Pi Calculation Record Destroyed: 2.5 Trillion Decimals

Researchers at the University of Tsukuba, Japan, have demolished the previous world record on the constant pi, more than doubling the amount of decimals to 2.5 trillion. They used a massive parallel computer called the T2K Tsukuba System.

The T2K Tsukuba System is a 640-computer cluster with a processing speed of 95 trillion floating-point operations per second. The T2K calculated a total of 2,576,980,377,524 decimal places in 73 hours 36 minutes, which is a small fraction of the 600 hours taken by the previous record holders—Hitachi and the University of Tokyo—who calculated only 1.2 trillion places.

Why people keep calculating this? Because they can. And because they wanted to test their new toy, according to team leader professor Daisuke Takahashi. And I just want those pi cookies.

Discuss

(5 Comments)
  • [–]

    matt

    Wednesday, August 19, 2009 at 10:02 AM

    yeah, why try an help cure cancer when you can calculate pi a bit more!

    • [–]

      Nathan Young

      Wednesday, August 19, 2009 at 12:10 PM

      Yeah I reckon! Who gives a shit – what do they need that info for?

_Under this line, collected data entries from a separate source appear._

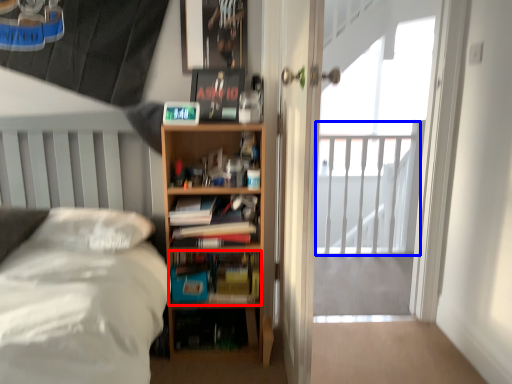 Question: Which of the following is the farthest to the observer, book (highlighted by a red box) or balcony (highlighted by a blue box)?

Choices:
 (A) book
 (B) balcony

Answer: (B) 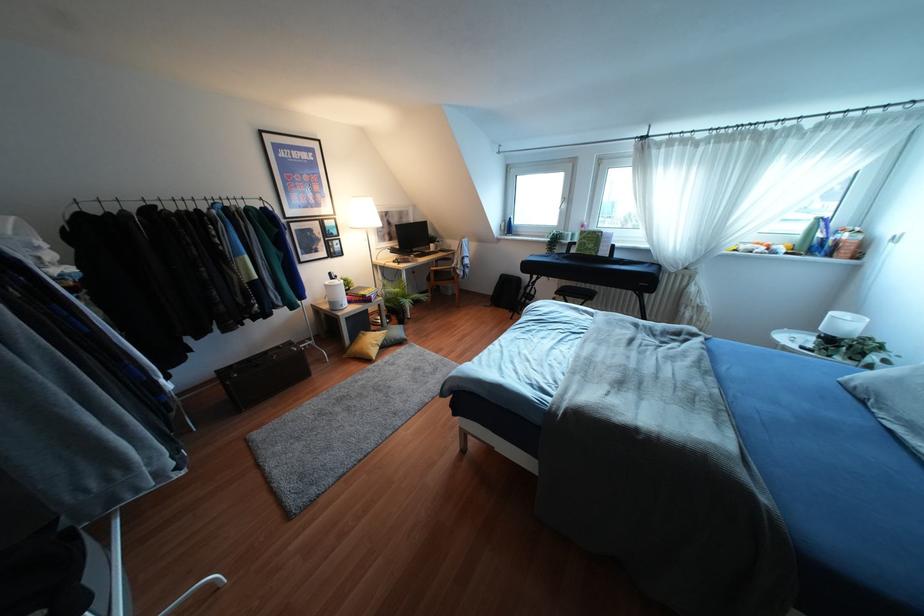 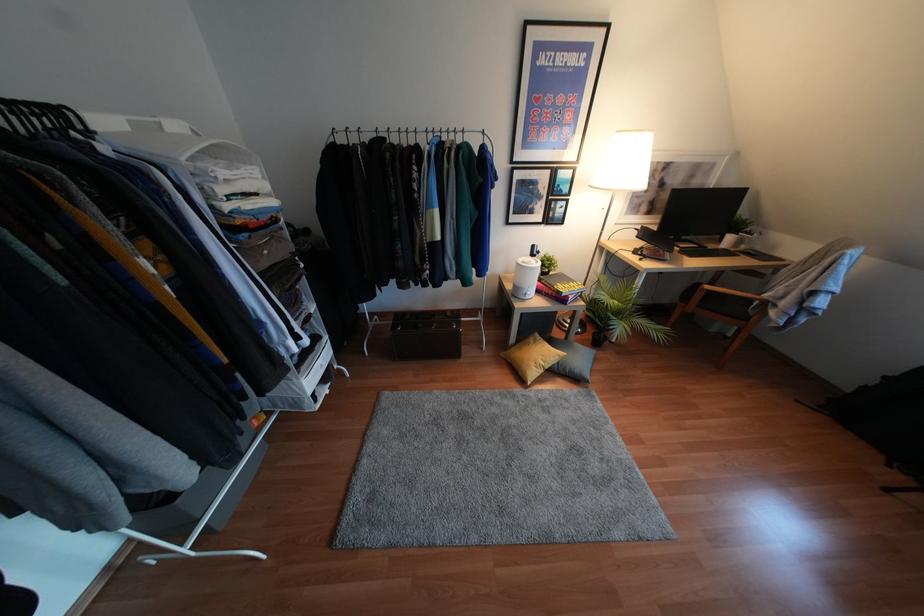 The images are taken continuously from a first-person perspective. In which direction is your viewpoint rotating?

The camera rotated toward left-down. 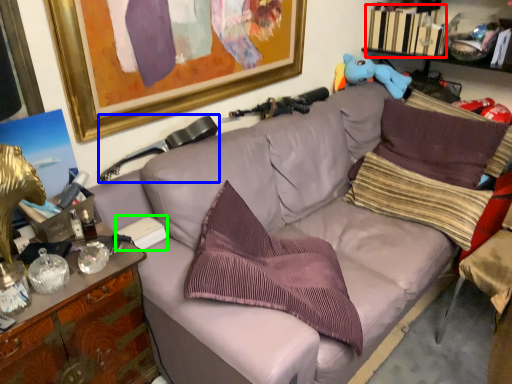 Question: Which object is positioned closest to book (highlighted by a red box)? Select from swivel chair (highlighted by a blue box) and book (highlighted by a green box).

Choices:
 (A) swivel chair
 (B) book

Answer: (A)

      Besides, can’t they just use 22/7 for their equations and have it infinitely more accurate?

      • [–]

        Jason

        Wednesday, August 19, 2009 at 3:21 PM

        Are you serious?

        pi does not equal 22/7.

        22/7= 3.1428 etc

        pi= 3.1415 etc

        At least they would be right up to 2.5 trillion significant figures, you made it to 3.

      • [–]

        Oli

        Wednesday, August 19, 2009 at 3:31 PM

        @Nathan Y

        22/7 doesn’t equal pi

    • [–]

      Adam

      Wednesday, August 19, 2009 at 6:46 PM

      Thirty decimal places are sufficient to give the circumference of the universe to within a microscopic quantity.